In the same year, 1866, Fr Julian received a double appointment as secretary to Bishop Shiel of Adelaide and Director of Catholic Education.  He lost no time in improving the standard of education, closing schools where teaching was inefficient and setting up local Boards to assist in financing and building schools.  He was a key figure in what Professor Patrick O’Farrell has termed the South Australian educational revolution.

Fr Julian brought Mary and her companions to Adelaide where he set up a novitiate.  In writing a Rule for the Sisters, it was his intention to provide a flexible way of life which would enable them to reach those who needed them. By 1868 the number of sisters had risen to seventy and their work also included orphanages and shelters for the destitute.

From this beginning a foundation was made at Perthville on 16 July, 1872.  When Bishop M. Quinn of Bathurst expressed his wish to have a Diocesan Institute, distinct from that which had been centralised under Mother Mary MacKillop in 1873, Sister Hyacinth and Sister Evangelist, together with a large group of Irish postulants, responded to his wish and formed at Perthville the nucleus of a Diocesan Institute which dates back to January, 1876.  Its first Rule was drawn up at Bishop Quinn’s request by Fr Julian, who guided the Institute in its earliest years.

Margaret Press, rsj

Subsequent diocesan foundations followed at:

Since 1967 these five groups, while retaining their autonomy, have been more closely knit as members of the Australian-New Zealand Federation of the Sisters of St Joseph.

Thus developed two branches of Josephites:  those who belonged to one of the small diocesan groups acknowledging the local Bishop as their superior and those who recognised Mother Mary MacKillop’s idea of central government under one Superior-General.

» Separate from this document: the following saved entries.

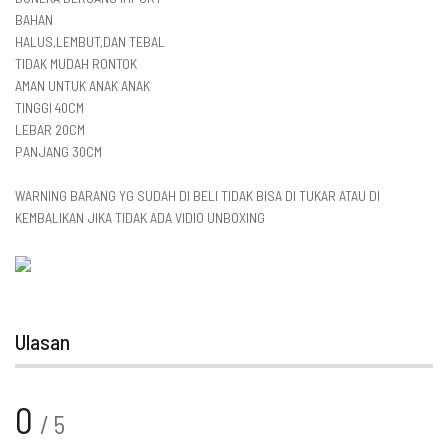
BAHAN
HALUS,LEMBUT,DAN TEBAL
TIDAK MUDAH RONTOK
AMAN UNTUK ANAK ANAK
TINGGI 40CM
LEBAR 20CM
PANJANG 30CM
WARNING BARANG YG SUDAH DI BELI TIDAK BISA DI TUKAR ATAU DI
KEMBALIKAN JIKA TIDAK ADA VIDIO UNBOXING
Ulasan
0
/ 5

Visit the Central Josephites website.

But wherever the Sisters of St Joseph are, the same spirit animates them: a simple way of life lived in community, an unflinching courage in the face of difficulty, a readiness to spend themselves in whatever way is most in keeping with the needs of the time.

As well as being a significant figure in the development of Catholic Education in Australia, Fr Julian demonstrated that small religious communities could exist in comparative isolation and that Sisters could be recruited from among the poor whom they served.

Fr Julian was priest, scientist, writer, educator, a man whose pastoral concern and breadth of vision together with the faith and generosity of a twenty-four year old governess, enabled the reality of the Sisters of St Joseph to be a vital force in the Church of the South Pacific region.

Father Julian and Mary MacKillop’s innovative, radical and flexible way of responding to the diverse needs of their times has always provided the inspiration and the challenge for the Sisters they founded.